Monday, July 28
Workshop A – 3:30–4:30
1. Partnering with God in Your Writing Process (Inspirational)
Barbara Milligan, associate editor, STEPS
Would you like to see more clearly how God is involved in your writing process—and in your life? This workshop will give you some helpful guidelines that can make you more aware of God’s presence, whether you’re staring at a blank computer screen or the ideas are coming faster than you can type. You’ll also be given time to privately take some of your personal questions to God, while practicing ways of becoming more open to God’s good gifts.
2. Too Shy to Pitch and Promote? (Marketing)
Terry Burns, author, agent, Hartline Literary Agency
Believe it or not, Terry is very shy and introverted, but he has learned how to overcome it. Lots of writers are drawn to writing because they have trouble expressing themselves using spoken words. Many consciously or unconsciously sabotage their own publishing efforts because they fear the self-promotion they will have to do if they are successful. Terry shows how to develop a public persona and hide behind it.
3. Releasing Your Creativity (Inspirational)
Sandy Cathcart, writer, columnist, photographer
This interactive workshop is for all writers who want a fresh approach to overcoming writer’s block. Come with pen and paper, prepared to write and share. If you need inspiration, this is the workshop for you.
4. Writing for Discipleship Journal (Nonfiction/Techniques)
Connie Willems, editor, Discipleship Journal
We’ll talk about the best ways to begin writing for Discipleship Journal and consider how to select topics. Then we’ll go beyond the writer’s guidelines to delve into the characteristics the editors look for when evaluating an article or query. Come learn what earns a Discipleship Journal article a thumbs-up!
5. The Ten Most Common Reasons a Novel Is Rejected (Fiction/Techniques)

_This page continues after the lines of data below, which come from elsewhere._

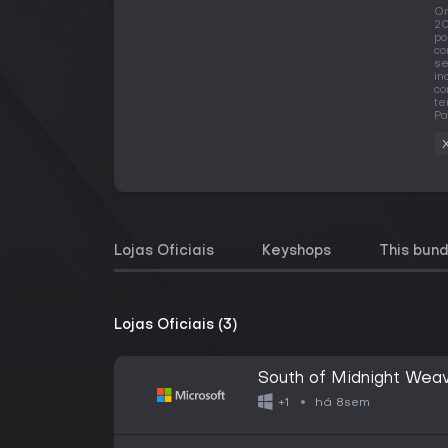
O
20
po
co
se
in
co
te
Pa
Lojas Oficiais
Keyshops
This bund
Lojas Oficiais (3)
South of Midnight Weav
há 8sem
+1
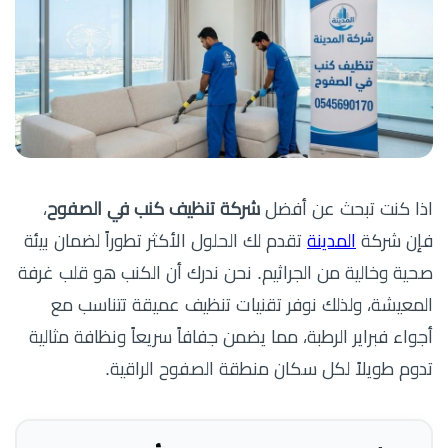
اذا كنت تبحث عن أفضل
شركة تنظيف كنب في الصفوح
،
فإن شركة
المدينة
تقدم لك الحلول الأكثر تطوراً لضمان بيئة
صحية وخالية من الجراثيم. نحن ندرك أن الكنب هو قلب غرفة
المعيشة، ولذلك نوفر تقنيات تنظيف عميقة تتناسب مع
أجواء فبراير الرطبة، مما يضمن جفافاً سريعاً ونظافة مثالية
تدوم طويلاً لكل سكان منطقة الصفوح الراقية.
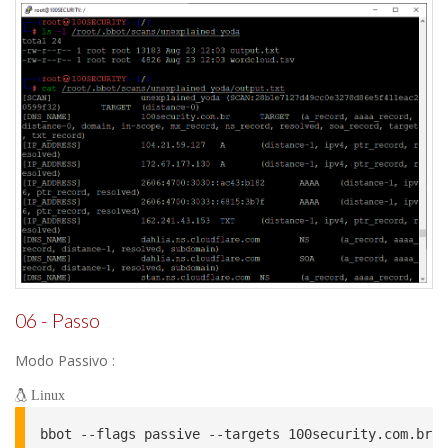
06 - Passo
Modo Passivo :
Linux
bbot --flags passive --targets 100security.com.br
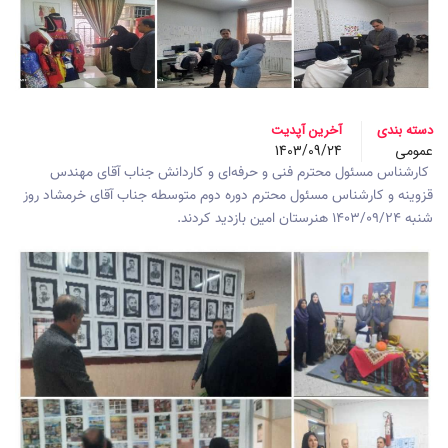
دسته بندی
آخرین آپدیت
عمومی
1403/09/24
کارشناس مسئول محترم فنی و حرفه‌ای و کاردانش جناب آقای مهندس
قزوینه و کارشناس مسئول محترم دوره دوم متوسطه جناب آقای خرمشاد روز
شنبه ۱۴۰۳/۰۹/۲۴ هنرستان امین بازدید کردند.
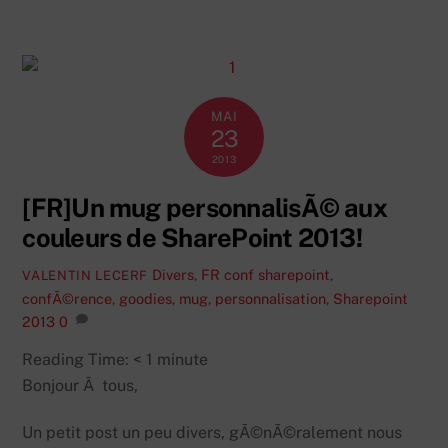
MAI
23
2013
[FR]Un mug personnalisÃ© aux
couleurs de SharePoint 2013!
Divers
,
FR
conf sharepoint
,
VALENTIN LECERF
confÃ©rence
,
goodies
,
mug
,
personnalisation
,
Sharepoint
2013
0
Reading Time:
< 1
minute
Bonjour Ã tous,
Un petit post un peu divers, gÃ©nÃ©ralement nous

Nick Harrison, editor, Harvest House Publishers
In this workshop, Nick Harrison will discuss the most common faults he finds in the fiction manuscripts he reviews. Additionally, he’ll offer suggestions on how to make your novel more editor-friendly. There will be time at the end for a question-and-answer period.
6. Begin and End with a Bang (Children’s)
Suzanne Hadley, associate editor, Clubhouse and Clubhouse, Jr.
“Rodney was a carrot, an unhappy carrot.” Find out why this lead became infamous as one of the worst submissions of all time, and learn how you can avoid a similar fate. Leads and endings can make the difference between whether an editor selects your piece or rejects it. Learn tricks for writing leads that sparkle and for conclusions that leave the reader wanting more.
7. Winning the Fiction Genre Game (Fiction/Techniques)
Janet Benrey, novelist, coauthor, agent, Benrey Literary
Writing in a recognized (and popular) genre is essential if writers want their first Christian novel published. This workshop will examine the various Christian fiction genres, describe their specific characteristics, compare their popularity, and help you decide which genre is the right one for your work-in-progress.
8. Abolish Bad Writing (Nonfiction/Techniques)
Kathy Davis, managing editor, Focus on the Family Book Publishing
Bad writing is characterized by flabby prose, hackneyed topics and presentation, lifeless tone, passive constructions, poor sentence structure, and other problems. We’ll look at examples from the editor’s desk and discuss solutions.